One purpose of null annotations is to make it possible to correctly 
assign the blame *if* things still go wrong (keep in mind that we cannot -
 yet - provide full safety). Violating a contract breaks the whole concept
of blame assignment.

This only means, both warnings have different qualities. You should care
about both, but I'm sure people will find reasons why either of these
warnings is "uninteresting" in their particular style of code, so we
rather provide too many than too few options.

We might at best discuss coupling the settings, so that maybe switching on
null annotations also initially sets the other problem to warning.

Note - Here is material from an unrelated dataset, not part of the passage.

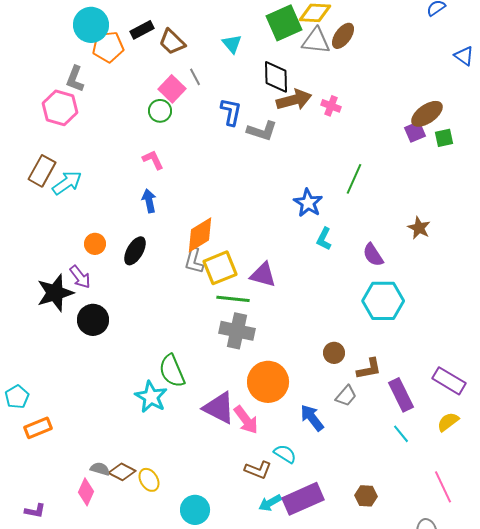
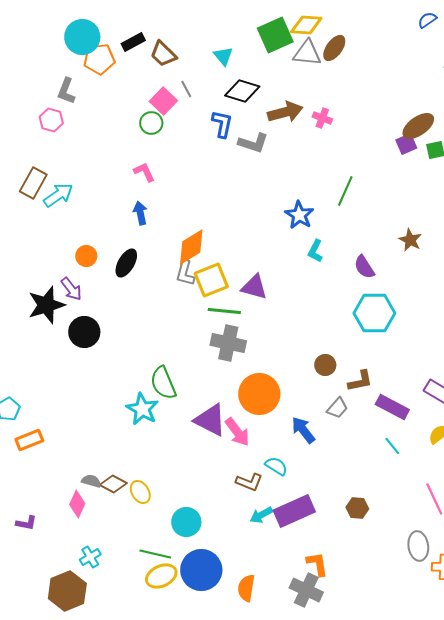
black diamond: (276, 77) -> (242, 91), moved, turned -72
pink hexagon: (60, 108) -> (51, 120), size x0.7
purple rectangle: (401, 395) -> (392, 407), turned -36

Apart from that I intend to close as INVALID.
Comment 5 Ayushman Jain CLA 2012-02-18 03:08:50 EST
(In reply to comment #4)
> We might at best discuss coupling the settings, so that maybe switching on
> null annotations also initially sets the other problem to warning.
This is a good point, but won't be free of side effects, since it'll unleash a lot of other pot. null warnings not otherwise caused due to null annotations. I like the current situation better when the user can switch on the pot. null warnings if they want more fine-grain analysis. However, many other users may encounter the same surprise as Sergey did. Perhaps, a popup asking the user "Do you also want to enable the Potential null pointer warnings?" may help.
Comment 6 Stephan Herrmann CLA 2012-02-18 07:21:27 EST
I filed bug 371968 for the UI aspect.

Thanks, Sergey, for sharing your impressions. 
I hope the explanations above helped.
Since no changes in JDT/Core are planned I'm closing this issue.